Take the line that contains "we can better" and all lines after it, up to and including the last line of the data, and write them out exactly; nothing else belongs in the answer.
DATA FOR THIS TASK section start
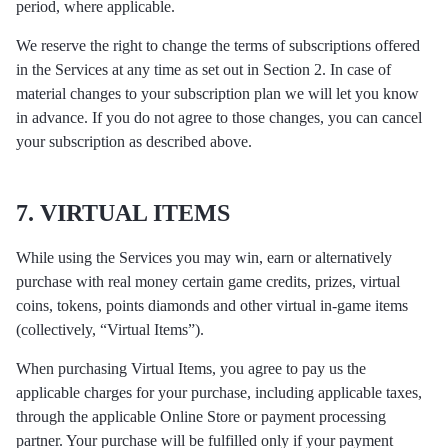
period, where applicable.
We reserve the right to change the terms of subscriptions offered
in the Services at any time as set out in Section 2. In case of
material changes to your subscription plan we will let you know
in advance. If you do not agree to those changes, you can cancel
your subscription as described above.
7. VIRTUAL ITEMS
While using the Services you may win, earn or alternatively
purchase with real money certain game credits, prizes, virtual
coins, tokens, points diamonds and other virtual in-game items
(collectively, “Virtual Items”).
When purchasing Virtual Items, you agree to pay us the
applicable charges for your purchase, including applicable taxes,
through the applicable Online Store or payment processing
partner. Your purchase will be fulfilled only if your payment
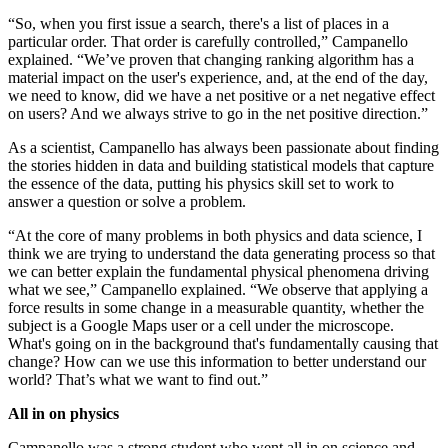
“So, when you first issue a search, there's a list of places in a
particular order. That order is carefully controlled,” Campanello
explained. “We’ve proven that changing ranking algorithm has a
material impact on the user's experience, and, at the end of the day,
we need to know, did we have a net positive or a net negative effect
on users? And we always strive to go in the net positive direction.”
As a scientist, Campanello has always been passionate about finding
the stories hidden in data and building statistical models that capture
the essence of the data, putting his physics skill set to work to
answer a question or solve a problem.
“At the core of many problems in both physics and data science, I
think we are trying to understand the data generating process so that
we can better explain the fundamental physical phenomena driving
what we see,” Campanello explained. “We observe that applying a
force results in some change in a measurable quantity, whether the
subject is a Google Maps user or a cell under the microscope.
What's going on in the background that's fundamentally causing that
change? How can we use this information to better understand our
world? That’s what we want to find out.”
All in on physics
Campanello was a strong student who went all in on science and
DATA FOR THIS TASK section end
# RESULT OF THE TASK:
we can better explain the fundamental physical phenomena driving
what we see,” Campanello explained. “We observe that applying a
force results in some change in a measurable quantity, whether the
subject is a Google Maps user or a cell under the microscope.
What's going on in the background that's fundamentally causing that
change? How can we use this information to better understand our
world? That’s what we want to find out.”
All in on physics
Campanello was a strong student who went all in on science and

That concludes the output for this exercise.